NASA

Sunday Sunday 14th, 1996 Vol. 3, issue 4

"Bisexual: Because specialization is for insects."

What the hell happened with the space program? In ten years we went from doing one lap around the Earth to landing on the moon. What have we done since then? We've sent up lots of probes, but let's face it, we've done less probing then most priests do in a day of choir practice. I was watching the news with a friend the other day until suddenly we heard, " ...and the space shuttle had a successful landing today..." We didn't even know it was up there! My friend said he had to watch the news more often, but in reality the news probably said very little about it.
Does anybody remember back in the days of yore when people actually got excited about the space program? I remember watching one of the launches in anticipation of take-off. The only thing NASA seems to do now is send up superfluous crew members, malfunctioning satellites and the all important TESTING THE EFFECTS OF WEIGHTLESSNESS!!! Hey, guys, we KNOW weightlessness is bad for you. You don't have to be uh...a rocket scientist to figure that one out. NASA, let me give you some advice: take all those engineers that say, "Oh man! Weightlessness is really bad for you. I wonder what tests we can do to measure it," and send those bastards up for ten years and let them figure out a solution. They'll figure out a way around it in 6 months, guaranteed.
Testing the effects of weightlessness on the common people isn't any more exciting, except when you reduce one plebeian to many bite size chunks care of faulty o-rings, which you then sprinkle (or splatter) liberally over the Gulf of Mexico. A teacher, a dentist, a four year old with attention deficit disorder in space; Jesus, I can put a four year old in low earth orbit by kicking him in the ass and draw more attention than NASA's lame launches. Seen it, done it, had it, been there. You want people to become interested in the next lift off? Let us give you a passenger list: OJ Simpson, Michael Jackson, and Lorena Bobbit. What a crew list! Hell, ninety two percent of the US population has heard of all of these characters. A spousal abuser, an accused child molester, and a woman who went into mutilation mode against her spousal abuser. It would be on every channel. Or better yet, you could just turn the whole space program over to Spielberg.

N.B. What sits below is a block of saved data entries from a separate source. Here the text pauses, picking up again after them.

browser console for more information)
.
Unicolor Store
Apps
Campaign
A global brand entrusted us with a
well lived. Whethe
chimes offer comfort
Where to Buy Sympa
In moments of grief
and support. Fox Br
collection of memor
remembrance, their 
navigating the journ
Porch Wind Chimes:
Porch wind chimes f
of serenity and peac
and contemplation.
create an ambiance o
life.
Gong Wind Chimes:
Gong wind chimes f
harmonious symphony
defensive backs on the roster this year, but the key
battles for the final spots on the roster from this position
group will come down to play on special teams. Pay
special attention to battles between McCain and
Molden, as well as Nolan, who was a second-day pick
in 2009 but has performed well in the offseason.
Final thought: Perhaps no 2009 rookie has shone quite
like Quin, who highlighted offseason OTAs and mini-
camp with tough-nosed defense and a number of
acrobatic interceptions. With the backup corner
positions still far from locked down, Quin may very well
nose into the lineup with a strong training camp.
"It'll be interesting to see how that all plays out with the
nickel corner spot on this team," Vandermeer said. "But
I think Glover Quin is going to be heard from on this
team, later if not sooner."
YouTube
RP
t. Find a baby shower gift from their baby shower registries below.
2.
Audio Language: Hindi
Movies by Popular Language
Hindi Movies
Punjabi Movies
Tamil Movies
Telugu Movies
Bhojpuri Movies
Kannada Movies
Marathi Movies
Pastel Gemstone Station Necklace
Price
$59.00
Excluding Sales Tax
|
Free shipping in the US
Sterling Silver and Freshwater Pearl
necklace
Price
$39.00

It's painfully obvious what NASA needs: Some good old fashioned Cold War paranoia. After the Soviet Union bit the big one, it looked like our countries could cooperate scientifically and financially on space exploration. But cooperation isn't as exciting as competition, especially for Americans, and the language barrier between scientists could have been disastrous (I said put water in the cooling systems, not vodka!).

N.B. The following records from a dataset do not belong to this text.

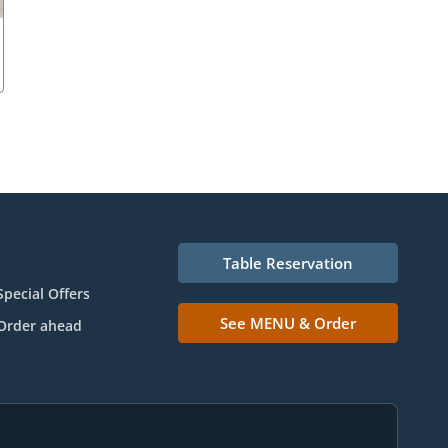
Table Reservation
Special Offers
See MENU & Order
Order ahead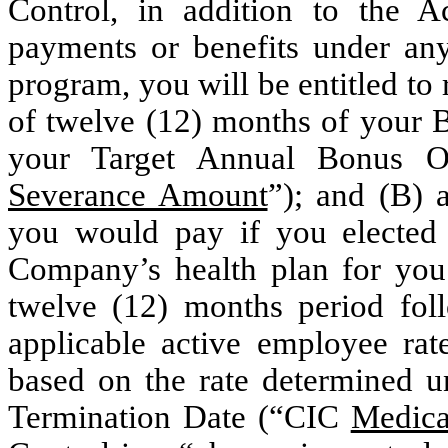
Control, in addition to the 
payments or benefits under an
program, you will be entitled to
of twelve (12) months of your B
your Target Annual Bonus Op
Severance Amount
”); and (B) 
you would pay if you elected 
Company’s health plan for you 
twelve (12) months period foll
applicable active employee rat
based on the rate determined u
Termination Date (“CIC
Medica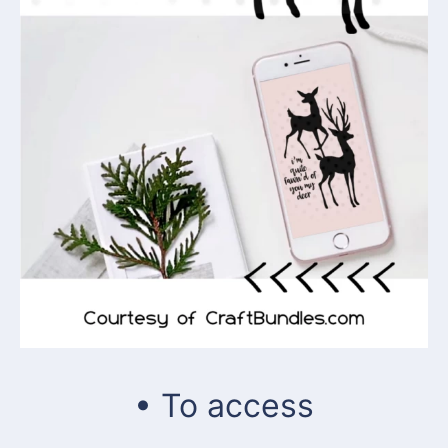
• To access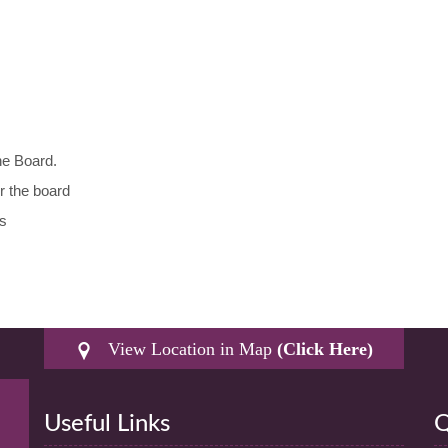
he Board.
r the board
ts
View Location in Map
(Click Here)
Useful Links
Q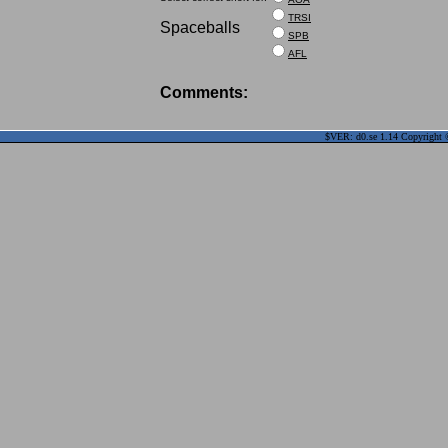
TRSI
Spaceballs
SPB
AFL
Comments:
$VER: d0.se 1.14 Copyright ©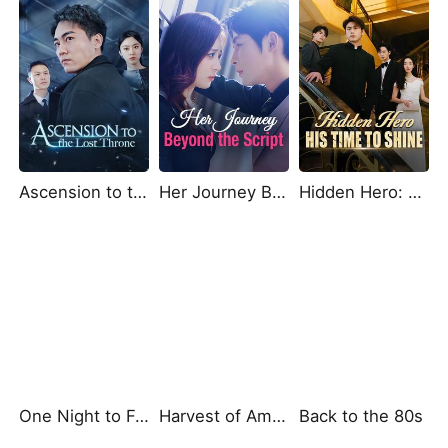
Ascension to the Lost Throne
Her Journey Beyond the Script
Hidden Hero: His Time to Shine
One Night to Forever
Harvest of Ambition: A CEO's Odyssey
Back to the 80s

Besides, the Russians have all the budget problems of American public schools. They're down to nuclear secrets as their main export, forced to accept the prices of any Third World dictator or would be James Bond Villain just to pay the heating bill. If they sold Siberia to another country (say, Yemen) and weather-stripped the new border they could cut way down on heating costs. They won't because then they'd lose the Lake Baikal region (home of "The Deepest Lake in the World" Theme Park) to newly proud Yemenites, breaking the secret honor code held among industrial nations to ensure that Third World countries have nothing to be proud of¥. Besides, this would result in the loss of their prestigious "U.N. Security Council" status.
NASA's best hope is to get the CIA (another Cold War agency left out in the warm) to convince the Chinese government to start up a competing space program. China has all of the right qualifications: Communist, huge population to tax, long history of gunpowder and fireworks expertise, Tibetan monks to get rid of, and no pesky "human rights" ethics.

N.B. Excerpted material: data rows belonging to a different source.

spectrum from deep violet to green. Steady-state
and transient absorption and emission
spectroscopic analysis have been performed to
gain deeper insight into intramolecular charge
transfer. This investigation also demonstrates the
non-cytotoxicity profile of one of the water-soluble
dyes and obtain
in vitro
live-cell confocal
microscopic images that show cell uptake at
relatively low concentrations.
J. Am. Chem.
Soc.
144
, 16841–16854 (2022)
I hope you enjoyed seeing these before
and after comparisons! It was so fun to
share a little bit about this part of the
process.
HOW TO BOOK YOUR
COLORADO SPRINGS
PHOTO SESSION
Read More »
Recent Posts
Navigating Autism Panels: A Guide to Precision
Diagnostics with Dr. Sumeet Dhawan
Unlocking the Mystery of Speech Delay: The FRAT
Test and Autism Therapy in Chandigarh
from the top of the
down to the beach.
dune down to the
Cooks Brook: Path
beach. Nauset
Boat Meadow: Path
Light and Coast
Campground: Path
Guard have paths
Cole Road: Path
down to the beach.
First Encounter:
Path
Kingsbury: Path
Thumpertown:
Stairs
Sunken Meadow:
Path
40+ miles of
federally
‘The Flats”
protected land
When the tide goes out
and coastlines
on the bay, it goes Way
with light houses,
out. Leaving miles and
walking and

Meanwhile...back at the ranch, NASA could shrug off that festering bureaucratic tumor called Congress (motto: Budget Plan, Schmudget Plan) and be turned over to free enterprise. Think of the wonderful unregulated competition (Ayn Rand would be proud). Rockets being sent up held together with duct-tape (only a buck a roll), superglue, and elastic bands. The casualties would be high, but think of the news salability! "Happy Spaceman Rocket Collides with Hang-Glider. News at 11."
We'll be Terrorforming§ Mars in no time.


¥ Please excuse the rambling sentences. I just read James Joyce.
§ Move over Rimmer.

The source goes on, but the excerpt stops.